The significance of the sit-in protests, backed by Dr. Lifton’s sharp, observant eye, received a positive reception. Mr. Moritaki and his associates were delighted: “The spiritual chain reaction of our sit-in protests has spilled over into the United States.”
Dignity seen in sit-in protests
Among those seated in front of the Cenotaph for the A-bomb Victims, an artist was silently sweeping a paintbrush across a sheet of paper. His name was Makoto Yoshino, 62, a resident of Nishi Ward, Hiroshima, and he drew more than 300 sketches of A-bomb survivors and peace activists while joining in the sit-in protests himself.
Mr. Yoshino was a former art teacher at a junior high school. Motivated by his experience of the cruelty of war during his boyhood in the former Manchuria in northeastern China, he was also involved in peace education at his school. About 20 years ago, one student asked Mr. Yoshino, who was preaching the preciousness of peace: “Well, what are you doing for peace?” The question gave him a jolt.
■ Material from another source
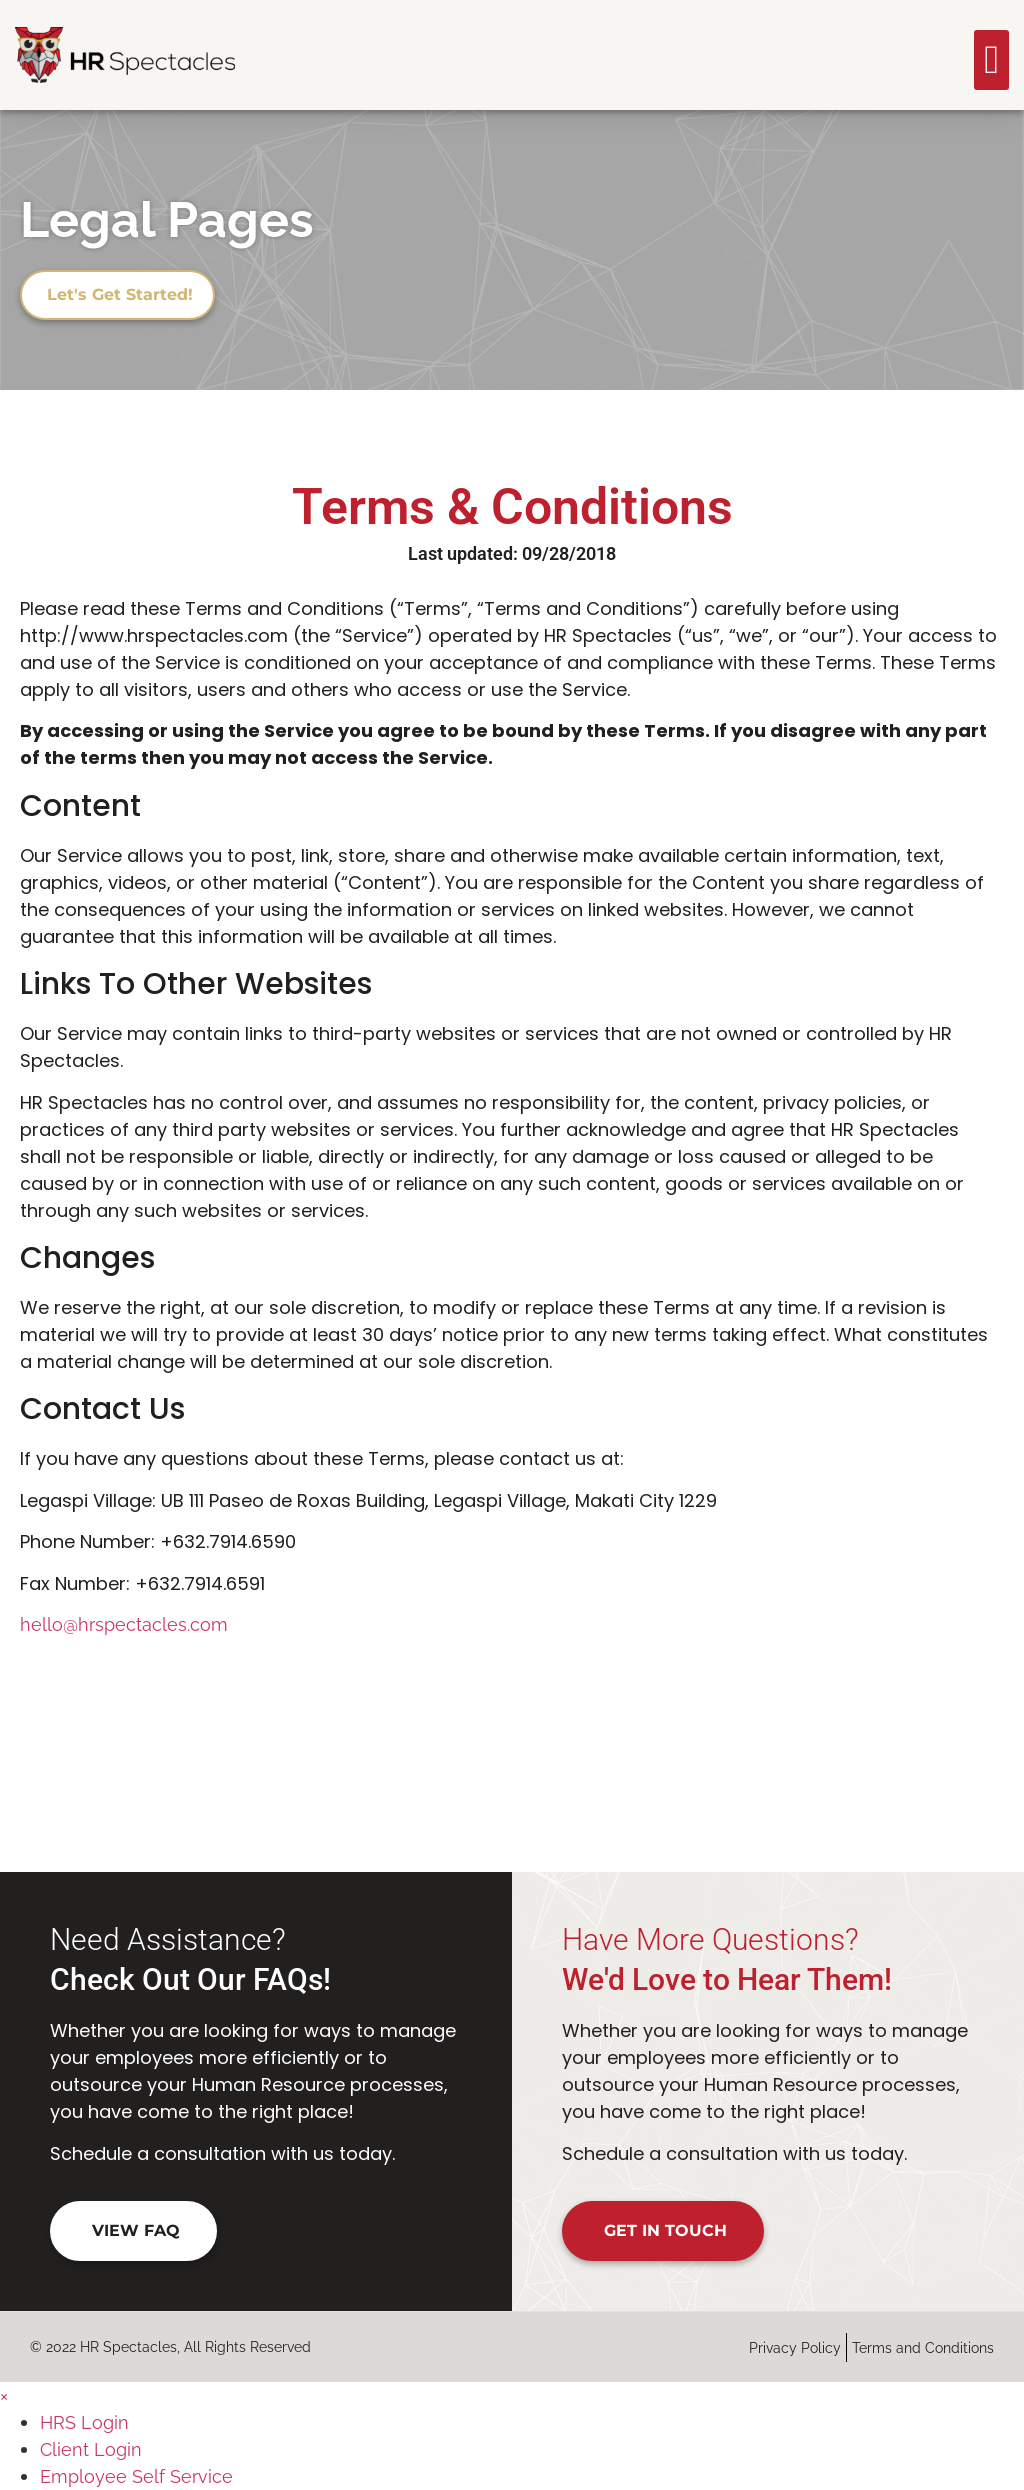 This screenshot has height=2490, width=1024. I want to click on Client Login, so click(91, 2449).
In 1984, Mr. Yoshino left teaching, due to ill health and family concerns, and began taking active part in the sit-ins. Seating himself in the back row, he became deeply moved by the dignity of the A-bomb survivors and other citizens sitting there in silence. “Drawing the scene of these people staging the sit-in protests, preserving their efforts, is the action for peace that I can make as an artist,” he decided, finally finding an answer to the question his student had posed.
Mr. Yoshino’s sketches capture the backs or profiles of the participants. There are no sketches of full faces. Unless he puts himself within the circle of participants during these protests, his “heart aches because I feel I’ve become an outsider.” Based on the ideas he discovers through his sketches, Mr. Yoshino also pursues abstract paintings on this theme. In many of his works, the “X” shape of crossed legs appears. The artist has imbued the shape with his wish for nuclear abolition.
From June 1, Mr. Yoshino, along with an Argentine woman who is also a painter of anti-war images, opened a joint exhibition in Hiroshima entitled “Art Exhibition to Praise Hope.”